ModSecurity is a potent web app layer firewall for Apache web servers. It monitors the whole HTTP traffic to a website without affecting its operation and in case it detects an intrusion attempt, it prevents it. The firewall also maintains a more detailed log for the website visitors than any web server does, so you'll manage to keep an eye on what is happening with your sites a lot better than if you rely simply on conventional logs. ModSecurity works with security rules based on which it prevents attacks. For example, it detects whether someone is trying to log in to the admin area of a particular script multiple times or if a request is sent to execute a file with a specific command. In these cases these attempts set off the corresponding rules and the firewall program blocks the attempts in real time, and then records comprehensive information about them in its logs. ModSecurity is among the best software firewalls on the market and it can easily protect your web applications against a huge number of threats and vulnerabilities, especially if you don’t update them or their plugins often.

ModSecurity in Web Hosting

ModSecurity comes standard with all web hosting plans which we offer and it'll be switched on automatically for any domain or subdomain which you add/create in your Hepsia hosting CP. The firewall has 3 different modes, so you could activate and disable it with a mouse click or set it to detection mode, so it shall maintain a log of all attacks, but it shall not do anything to stop them. The log for any of your sites shall contain detailed information including the nature of the attack, where it came from, what action was taken by ModSecurity, and so forth. The firewall rules which we use are regularly updated and consist of both commercial ones we get from a third-party security firm and custom ones our system administrators include in the event that they detect a new kind of attacks. That way, the websites which you host here shall be much more protected without any action required on your end.

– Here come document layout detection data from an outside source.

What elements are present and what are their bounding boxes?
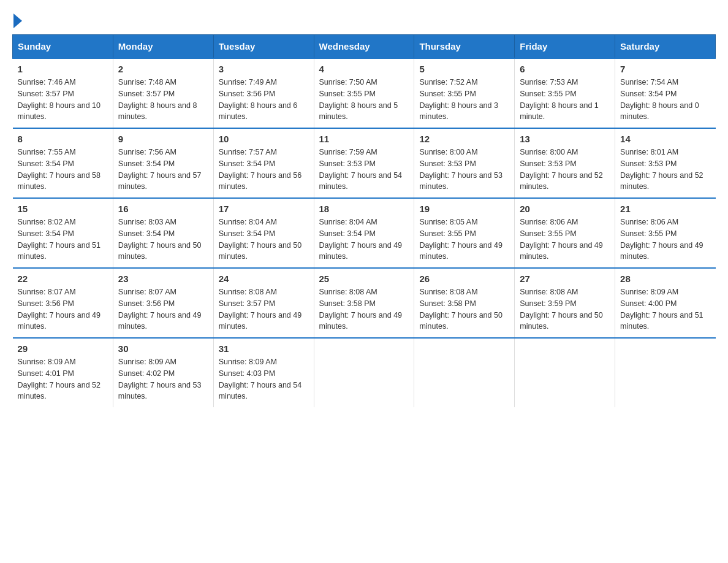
- day-info: Sunrise: 7:46 AM Sunset: 3:57 PM Dayligh…: [18, 77, 108, 123]
- calendar-header-thursday: Thursday: [414, 35, 515, 59]
- day-info: Sunrise: 7:52 AM Sunset: 3:55 PM Dayligh…: [419, 77, 509, 123]
- day-number: 27: [520, 274, 610, 284]
- calendar-header-tuesday: Tuesday: [213, 35, 314, 59]
- day-info: Sunrise: 7:56 AM Sunset: 3:54 PM Dayligh…: [118, 147, 208, 193]
- calendar-cell: [414, 338, 515, 407]
- calendar-cell: 8 Sunrise: 7:55 AM Sunset: 3:54 PM Dayli…: [13, 128, 113, 198]
- calendar-week-row: 22 Sunrise: 8:07 AM Sunset: 3:56 PM Dayl…: [13, 268, 716, 338]
- day-number: 3: [219, 64, 309, 74]
- calendar-cell: [615, 338, 716, 407]
- calendar-cell: 7 Sunrise: 7:54 AM Sunset: 3:54 PM Dayli…: [615, 58, 716, 128]
- day-info: Sunrise: 7:57 AM Sunset: 3:54 PM Dayligh…: [219, 147, 309, 193]
- calendar-cell: 29 Sunrise: 8:09 AM Sunset: 4:01 PM Dayl…: [13, 338, 113, 407]
- calendar-cell: 27 Sunrise: 8:08 AM Sunset: 3:59 PM Dayl…: [515, 268, 615, 338]
- day-info: Sunrise: 8:06 AM Sunset: 3:55 PM Dayligh…: [620, 216, 710, 262]
- calendar-cell: 2 Sunrise: 7:48 AM Sunset: 3:57 PM Dayli…: [113, 58, 213, 128]
- day-number: 25: [319, 274, 409, 284]
- day-info: Sunrise: 8:02 AM Sunset: 3:54 PM Dayligh…: [18, 216, 108, 262]
- day-number: 22: [18, 274, 108, 284]
- day-number: 13: [520, 134, 610, 144]
- calendar-cell: 30 Sunrise: 8:09 AM Sunset: 4:02 PM Dayl…: [113, 338, 213, 407]
- day-info: Sunrise: 8:08 AM Sunset: 3:58 PM Dayligh…: [419, 286, 509, 332]
- day-number: 5: [419, 64, 509, 74]
- day-number: 18: [319, 204, 409, 214]
- day-info: Sunrise: 8:06 AM Sunset: 3:55 PM Dayligh…: [520, 216, 610, 262]
- day-info: Sunrise: 8:00 AM Sunset: 3:53 PM Dayligh…: [419, 147, 509, 193]
- day-info: Sunrise: 7:54 AM Sunset: 3:54 PM Dayligh…: [620, 77, 710, 123]
- calendar-header-wednesday: Wednesday: [314, 35, 414, 59]
- day-number: 12: [419, 134, 509, 144]
- day-info: Sunrise: 8:08 AM Sunset: 3:59 PM Dayligh…: [520, 286, 610, 332]
- day-number: 7: [620, 64, 710, 74]
- day-number: 21: [620, 204, 710, 214]
- calendar-header-sunday: Sunday: [13, 35, 113, 59]
- calendar-cell: 13 Sunrise: 8:00 AM Sunset: 3:53 PM Dayl…: [515, 128, 615, 198]
- calendar-cell: 11 Sunrise: 7:59 AM Sunset: 3:53 PM Dayl…: [314, 128, 414, 198]
- logo-arrow-icon: [13, 13, 22, 28]
- calendar-cell: 5 Sunrise: 7:52 AM Sunset: 3:55 PM Dayli…: [414, 58, 515, 128]
- calendar-cell: 25 Sunrise: 8:08 AM Sunset: 3:58 PM Dayl…: [314, 268, 414, 338]
- day-number: 23: [118, 274, 208, 284]
- calendar-cell: 3 Sunrise: 7:49 AM Sunset: 3:56 PM Dayli…: [213, 58, 314, 128]
- day-number: 14: [620, 134, 710, 144]
- day-info: Sunrise: 8:08 AM Sunset: 3:58 PM Dayligh…: [319, 286, 409, 332]
- day-info: Sunrise: 7:59 AM Sunset: 3:53 PM Dayligh…: [319, 147, 409, 193]
- calendar-cell: 21 Sunrise: 8:06 AM Sunset: 3:55 PM Dayl…: [615, 198, 716, 268]
- page-header: [12, 12, 716, 28]
- calendar-table: SundayMondayTuesdayWednesdayThursdayFrid…: [12, 34, 716, 407]
- calendar-cell: 6 Sunrise: 7:53 AM Sunset: 3:55 PM Dayli…: [515, 58, 615, 128]
- calendar-cell: 24 Sunrise: 8:08 AM Sunset: 3:57 PM Dayl…: [213, 268, 314, 338]
- calendar-week-row: 1 Sunrise: 7:46 AM Sunset: 3:57 PM Dayli…: [13, 58, 716, 128]
- day-number: 8: [18, 134, 108, 144]
- day-number: 16: [118, 204, 208, 214]
- day-info: Sunrise: 8:01 AM Sunset: 3:53 PM Dayligh…: [620, 147, 710, 193]
- calendar-cell: 19 Sunrise: 8:05 AM Sunset: 3:55 PM Dayl…: [414, 198, 515, 268]
- calendar-cell: 9 Sunrise: 7:56 AM Sunset: 3:54 PM Dayli…: [113, 128, 213, 198]
- day-number: 4: [319, 64, 409, 74]
- calendar-header-row: SundayMondayTuesdayWednesdayThursdayFrid…: [13, 35, 716, 59]
- day-info: Sunrise: 8:09 AM Sunset: 4:02 PM Dayligh…: [118, 356, 208, 402]
- calendar-cell: 23 Sunrise: 8:07 AM Sunset: 3:56 PM Dayl…: [113, 268, 213, 338]
- calendar-cell: 14 Sunrise: 8:01 AM Sunset: 3:53 PM Dayl…: [615, 128, 716, 198]
- day-info: Sunrise: 8:07 AM Sunset: 3:56 PM Dayligh…: [118, 286, 208, 332]
- day-number: 31: [219, 343, 309, 354]
- day-info: Sunrise: 8:04 AM Sunset: 3:54 PM Dayligh…: [319, 216, 409, 262]
- day-info: Sunrise: 8:09 AM Sunset: 4:00 PM Dayligh…: [620, 286, 710, 332]
- logo: [12, 12, 23, 28]
- day-number: 20: [520, 204, 610, 214]
- calendar-cell: 22 Sunrise: 8:07 AM Sunset: 3:56 PM Dayl…: [13, 268, 113, 338]
- day-info: Sunrise: 8:08 AM Sunset: 3:57 PM Dayligh…: [219, 286, 309, 332]
- day-info: Sunrise: 7:48 AM Sunset: 3:57 PM Dayligh…: [118, 77, 208, 123]
- day-number: 24: [219, 274, 309, 284]
- calendar-week-row: 29 Sunrise: 8:09 AM Sunset: 4:01 PM Dayl…: [13, 338, 716, 407]
- day-number: 26: [419, 274, 509, 284]
- day-info: Sunrise: 8:00 AM Sunset: 3:53 PM Dayligh…: [520, 147, 610, 193]
- day-number: 10: [219, 134, 309, 144]
- day-number: 2: [118, 64, 208, 74]
- calendar-cell: 1 Sunrise: 7:46 AM Sunset: 3:57 PM Dayli…: [13, 58, 113, 128]
- calendar-cell: 31 Sunrise: 8:09 AM Sunset: 4:03 PM Dayl…: [213, 338, 314, 407]
- day-info: Sunrise: 8:07 AM Sunset: 3:56 PM Dayligh…: [18, 286, 108, 332]
- calendar-cell: 26 Sunrise: 8:08 AM Sunset: 3:58 PM Dayl…: [414, 268, 515, 338]
- day-number: 17: [219, 204, 309, 214]
- day-number: 19: [419, 204, 509, 214]
- calendar-cell: 10 Sunrise: 7:57 AM Sunset: 3:54 PM Dayl…: [213, 128, 314, 198]
- day-number: 6: [520, 64, 610, 74]
- day-info: Sunrise: 8:09 AM Sunset: 4:03 PM Dayligh…: [219, 356, 309, 402]
- calendar-cell: 16 Sunrise: 8:03 AM Sunset: 3:54 PM Dayl…: [113, 198, 213, 268]
- calendar-cell: 4 Sunrise: 7:50 AM Sunset: 3:55 PM Dayli…: [314, 58, 414, 128]
- day-number: 1: [18, 64, 108, 74]
- calendar-header-monday: Monday: [113, 35, 213, 59]
- calendar-cell: 12 Sunrise: 8:00 AM Sunset: 3:53 PM Dayl…: [414, 128, 515, 198]
- day-info: Sunrise: 8:04 AM Sunset: 3:54 PM Dayligh…: [219, 216, 309, 262]
- day-number: 9: [118, 134, 208, 144]
- day-number: 28: [620, 274, 710, 284]
- day-info: Sunrise: 7:49 AM Sunset: 3:56 PM Dayligh…: [219, 77, 309, 123]
- calendar-header-saturday: Saturday: [615, 35, 716, 59]
- day-number: 29: [18, 343, 108, 354]
- day-info: Sunrise: 8:03 AM Sunset: 3:54 PM Dayligh…: [118, 216, 208, 262]
- calendar-cell: [515, 338, 615, 407]
- day-info: Sunrise: 7:55 AM Sunset: 3:54 PM Dayligh…: [18, 147, 108, 193]
- calendar-header-friday: Friday: [515, 35, 615, 59]
- calendar-cell: 15 Sunrise: 8:02 AM Sunset: 3:54 PM Dayl…: [13, 198, 113, 268]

ModSecurity in Dedicated Servers

All our dedicated servers that are set up with the Hepsia hosting CP include ModSecurity, so any app which you upload or install shall be protected from the very beginning and you'll not have to bother about common attacks or vulnerabilities. An independent section in Hepsia will permit you to start or stop the firewall for each domain or subdomain, or switch on a detection mode so that it records details about intrusions, but does not take actions to stop them. What you'll find in the logs shall enable you to to secure your sites better - the IP address an attack originated from, what website was attacked and exactly how, what ModSecurity rule was triggered, and so forth. With this information, you can see whether a site needs an update, if you should block IPs from accessing your server, and so forth. Aside from the third-party commercial security rules for ModSecurity that we use, our administrators include custom ones as well when they discover a new threat that is not yet included in the commercial bundle.